## Work task
Retype all of the records precisely.

▼

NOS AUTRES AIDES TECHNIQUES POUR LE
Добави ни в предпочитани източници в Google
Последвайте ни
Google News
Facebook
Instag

▲

## Response to this task
NOS AUTRES AIDES TECHNIQUES POUR LE
Добави ни в предпочитани източници в Google
Последвайте ни
Google News
Facebook
Instag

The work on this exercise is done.